Poetry Book Review: “LIFE ON MARS” by Tracy K. Smith
Many readers may find it necessary to read this book more than once – both for understanding and just because they want to read it again.
It almost seems at times that Tracy Smith’s work in “LIFE ON MARS” Is written for an audience in another time. References to rock star David Bowie, for example, might seem more at home in the 1990’s than on the threshold of the teens in this century; and surely within the decade even the great Hubble Telescope will send many readers clicking for Wiki. Yet at other times the poet’s sensual imagery and metaphors that stretch the reader’s imagination like Gumby in the ungentle hands of two nine-year-olds (or beauty in the eyes of love) are timeless.
The poet’s masterful slant rhymes made me smile every time. The poem, “EGGS NORWEGIAN” turns on a dime so fast I was left breathless. I found it fascinating that the title poem, “LIFE ON MARS”, actually a set of nine poems, is the most disturbing in the collection, full of dark images brewed from the bitterest dregs of news from around the world. The following two lines, I believe, epitomize the sentiment of the poem:
“… How else could we get things so wrong / Like a story hacked to bits…”
Perhaps the most finely crafted poem – actually seven poems, the poem seeming to reinvent itself on each consecutive page – is “THE SPEED OF BELIEF”, Tracy Smith’s elegy for her father, Floyd William Smith. I can imagine it written slowly and carefully over a period of months. It has the feel of being unedited, written in a sure, slow hand.
“… and who were we / Without your clean profile nicking away / At anything that made us afraid?”

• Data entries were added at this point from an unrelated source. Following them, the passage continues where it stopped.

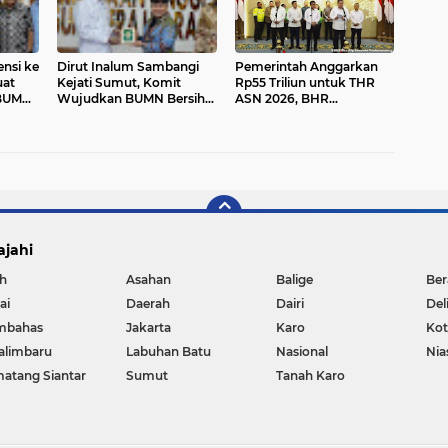
ensi ke
Dirut Inalum Sambangi
Pemerintah Anggarkan
uat
Kejati Sumut, Komit
Rp55 Triliun untuk THR
 BUMN
Wujudkan BUMN Bersih &
ASN 2026, BHR
Bebas Korupsi
Pengemudi Online Rp220
Miliar
ajahi
h
Asahan
Balige
Ber
ai
Daerah
Dairi
Del
mbahas
Jakarta
Karo
Ko
alimbaru
Labuhan Batu
Nasional
Nia
atang Siantar
Sumut
Tanah Karo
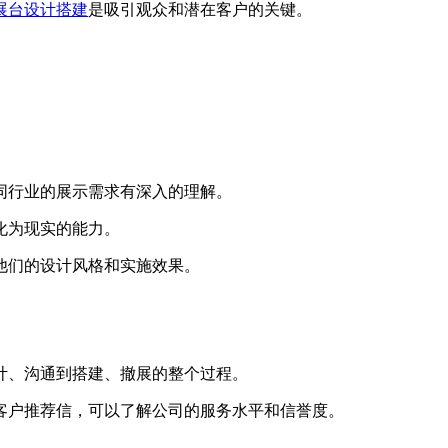
展台设计搭建
是吸引观众和潜在客户的关键。
。
同行业的展示需求有深入的理解。
化为现实的能力。
他们的设计风格和实施效果。
计、沟通到搭建、撤展的整个过程。
客户推荐信，可以了解公司的服务水平和信誉度。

The timeless aspect of the works in this collection is the feelings that are conveyed in a way that only well written poetry can convey. For this reason I predict that centuries from now, if there are readers, they will read this work without worrying about obscure historical references, because the conveyance of feeling alone will be strong enough to move them. I guess time will tell.